SQL Server – Improving Queries Waiting on PAGEIOLATCH_SH

index-tuningsql-server-2000

As an 'accidental DBA' of my company, one of my tasks is to identify possible performance problems of our ERP system. For complex reasons, the database back-end has to be SQL Server 2000.

From Windows' perflog, I can see that the storage is being hammered. So, I tried 'drilling down' the cause. I've installed Solarwinds DPA (formerly Confio Ignite), and after letting it run for several days, identified two queries with 'extreme' wait times.

Here's the first query; its problem is PAGEIOLATCH_SH taking nearly 100% of its wait:

(@P1 varchar(1000),@P2 varchar(1000),@P3 datetime,@P4 datetime,@P5 varchar(1000)) 
SELECT
  -- A HUGE list of columns here 
FROM INVENTTRANS A(INDEX(I_177DIMIDIDX))  
WHERE ((DATAAREAID=@P1)  
AND ((((ITEMID=@P2)  
AND (DATEPHYSICAL>=@P3))  
AND (DATEPHYSICAL<=@P4))  
AND (INVENTDIMID=@P5)))  
ORDER BY A.DATAAREAID, 
   A.ITEMID, 
   A.DATEPHYSICAL, 
   A.INVENTDIMID, 
   A.VOUCHERPHYSICAL OPTION(FAST 20)

Here's the second query; its problem is Memory/CPU wait:

(@P1 varchar(1000),@P2 varchar(1000),@P3 datetime) 
SELECT SUM(A.NOMINAL)  
FROM SMI_PL_HEADER A(INDEX(I_30301CUSTGROUPIDX))  
WHERE ((DATAAREAID=@P1)  
AND ((CUSTACCOUNT=@P2)  
AND (DEADLINEDELIVERY=@P3))) OPTION(FAST 2)
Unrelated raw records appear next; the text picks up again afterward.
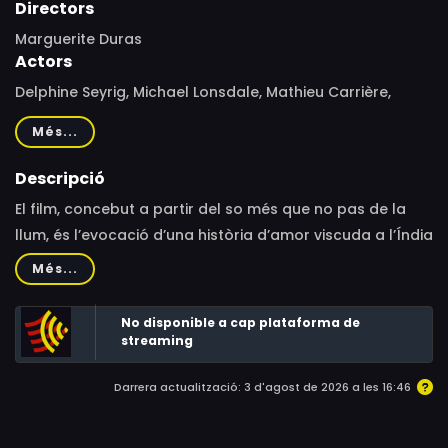
Directors
Marguerite Duras
Actors
Delphine Seyrig, Michael Lonsdale, Mathieu Carrière,
Claude Mann, Vernon Dobtcheff, Didier Flamand, Claude
Més...
Juan, Satasinh Manila, Nicole Hiss, Monique Simonet,
Viviane Forrester, Dionys Mascolo, Marguerite Duras,
Descripció
Françoise Lebrun, Benoît Jacquot, Nicole-Lise Bernheim,
El film, concebut a partir del so més que no pas de la
Kevork Kutudjan, Daniel Dobbels, Jean-Claude Biette,
llum, és l’evocació d’una història d’amor viscuda a l’Índia
Marie Odile Briot, Pascal Kané
durant els anys trenta.
Més...
No disponible a cap plataforma de
streaming
Darrera actualització: 3 d'agost de 2026 a les 16:46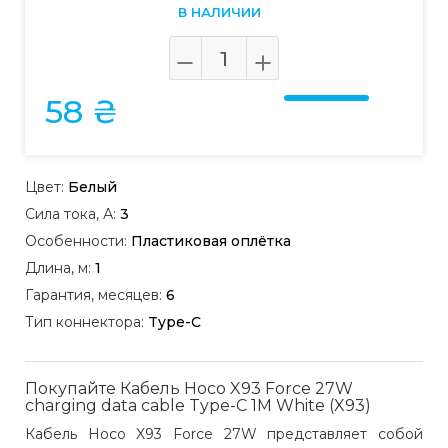
В НАЛИЧИИ
58 ₴
Цвет:
Белый
Сила тока, А:
3
Особенности:
Пластиковая оплётка
Длина, м:
1
Гарантия, месяцев:
6
Тип коннектора:
Type-C
Покупайте Кабель Hoco X93 Force 27W
charging data cable Type-C 1M White (X93)
Кабель Hoco X93 Force 27W представляет собой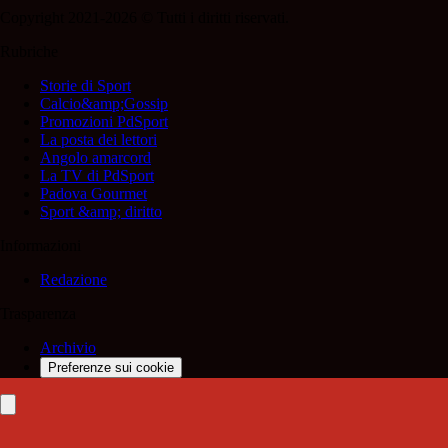
Copyright 2021-2026 © Tutti i diritti riservati.
Rubriche
Storie di Sport
Calcio&amp;Gossip
Promozioni PdSport
La posta dei lettori
Angolo amarcord
La TV di PdSport
Padova Gourmet
Sport &amp; diritto
Informazioni
Redazione
Trasparenza
Archivio
Preferenze sui cookie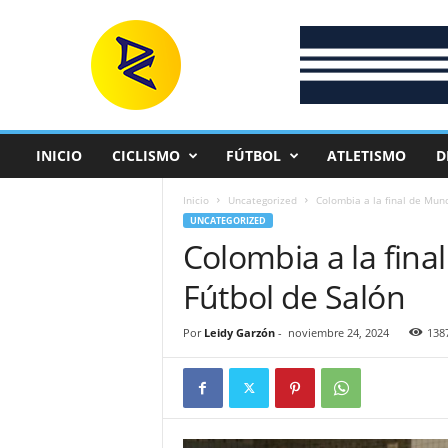
D
e
p
o
r
t
e
INICIO
CICLISMO
FÚTBOL
ATLETISMO
D
C
o
Inicio
Uncategorized
Colombia a la final de Mun
l
UNCATEGORIZED
o
Colombia a la fina
m
b
Fútbol de Salón
i
a
n
Por
Leidy Garzón
-
noviembre 24, 2024
138
o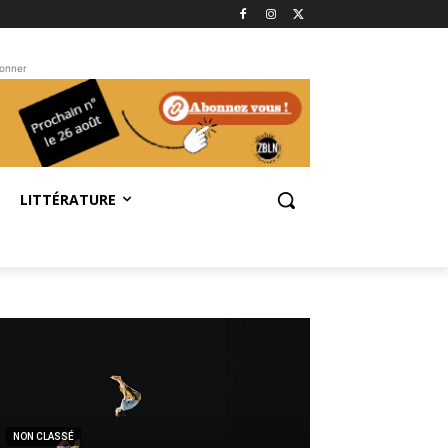
bonner
LITTÉRATURE
NON CLASSÉ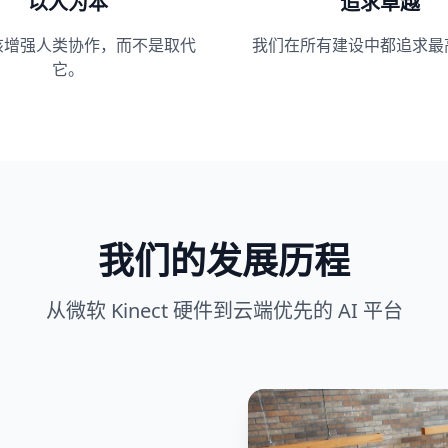
以人为本
追求卓越
该增强人类协作，而不是取代
我们在所有建设中都追求最
它。
我们的发展历程
从微软 Kinect 硬件到云端优先的 AI 平台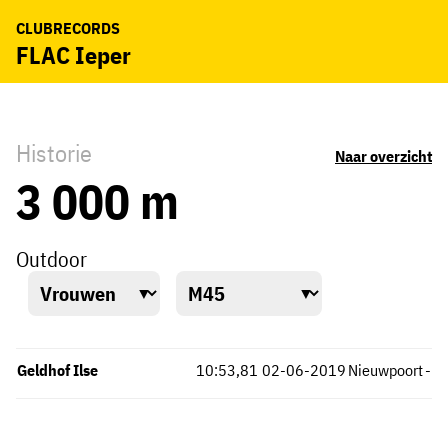
CLUBRECORDS
FLAC Ieper
Historie
Naar overzicht
3 000 m
Outdoor
Geldhof Ilse
10:53,81
02-06-2019
Nieuwpoort
-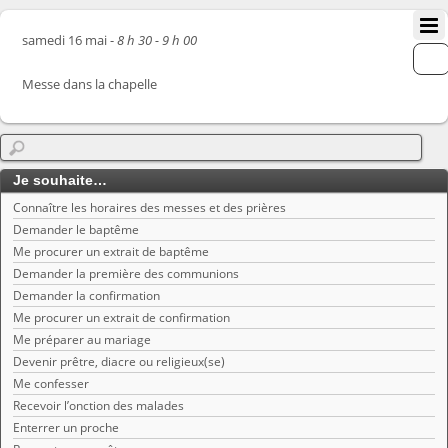
samedi 16 mai -
8 h 30 - 9 h 00
Messe dans la chapelle
Je souhaite…
Connaître les horaires des messes et des prières
Demander le baptême
Me procurer un extrait de baptême
Demander la première des communions
Demander la confirmation
Me procurer un extrait de confirmation
Me préparer au mariage
Devenir prêtre, diacre ou religieux(se)
Me confesser
Recevoir l’onction des malades
Enterrer un proche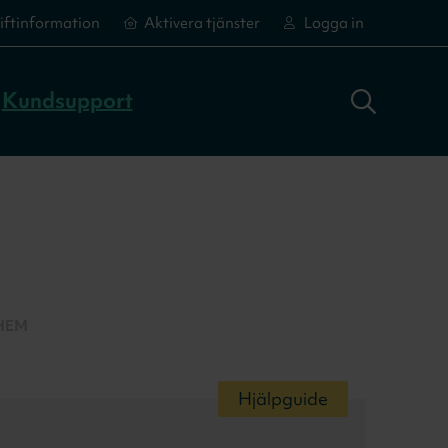
iftinformation
Aktivera tjänster
Logga in
Sök adress
Logga in
Aktivera tjänster
Aktivera tjänster
Kundsupport
HEM
Hjälpguide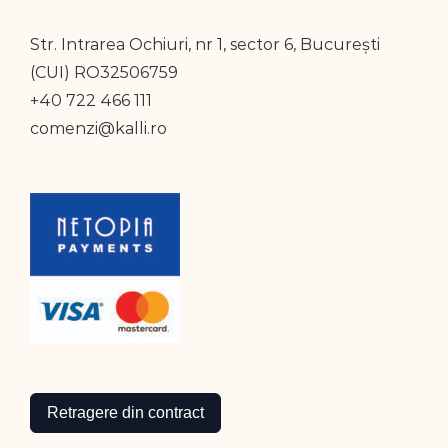
Str. Intrarea Ochiuri, nr 1, sector 6, București
(CUI) RO32506759
+40 722 466 111
comenzi@kalli.ro
Retragere din contract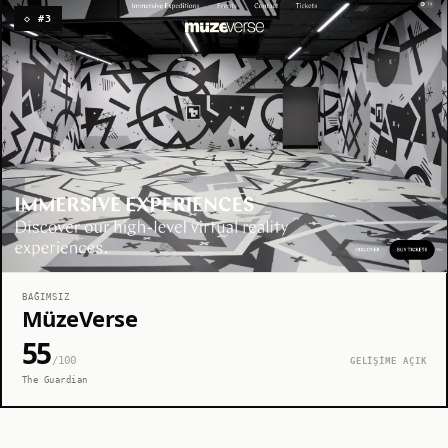
◇ #3
BAĞIMSIZ
MüzeVerse
55
/100
GELİŞİME AÇIK
The Guardian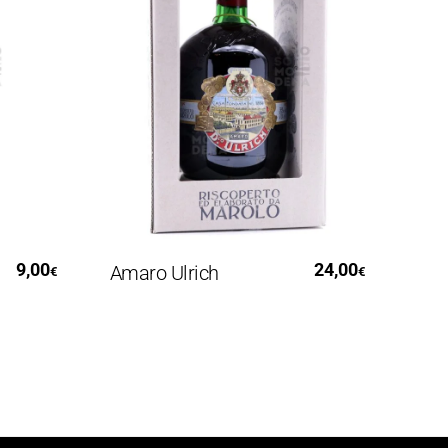
o
Leggi Tutto
9,00
24,00
Amaro Ulrich
€
€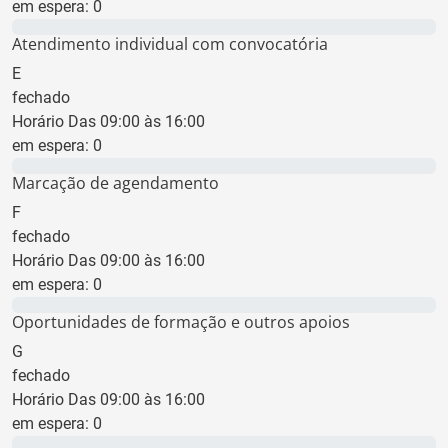
em espera:
0
0 min
Atendimento individual com convocatória
E
fechado
Horário Das 09:00 às 16:00
em espera:
0
0 min
Marcação de agendamento
F
fechado
Horário Das 09:00 às 16:00
em espera:
0
0 min
Oportunidades de formação e outros apoios
G
fechado
Horário Das 09:00 às 16:00
em espera:
0
0 min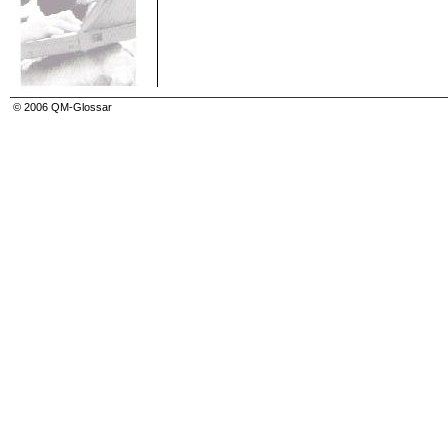
© 2006 QM-Glossar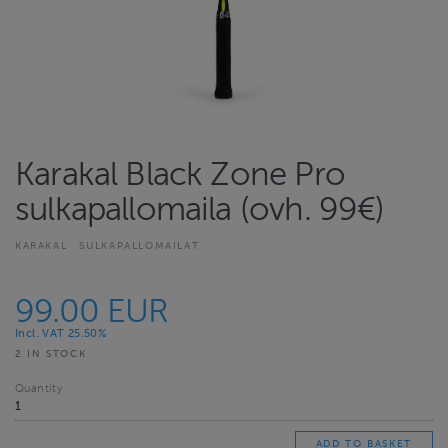
Karakal Black Zone Pro
sulkapallomaila (ovh. 99€)
KARAKAL
SULKAPALLOMAILAT
99.00 EUR
Incl. VAT 25.50%
2 IN STOCK
Quantity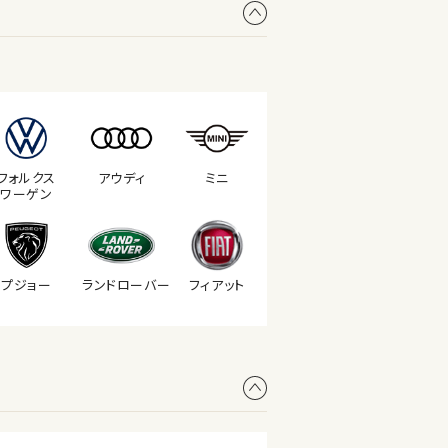
フォルクス
アウディ
ミニ
ワーゲン
プジョー
ランド
ローバー
フィアット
Here are the columns indexed by I_177DIMIDIDX (according to SQL Server Management Studio):

DATAAREAID
INVENTDIMID
ITEMID

And here are the columns indexed by I_30301CUSTGROUPIDX:

DATAAREAID
ITEMGROUP
CUSTACCOUNT

Now, my questions:

I have a feeling that the wait time can be significantly reduced by recreating the indexes to INCLUDE the columns left out. Is my hunch right?
How best to create such index? I don't really understand the differences between 'clustered' and 'nonclustered' indexes.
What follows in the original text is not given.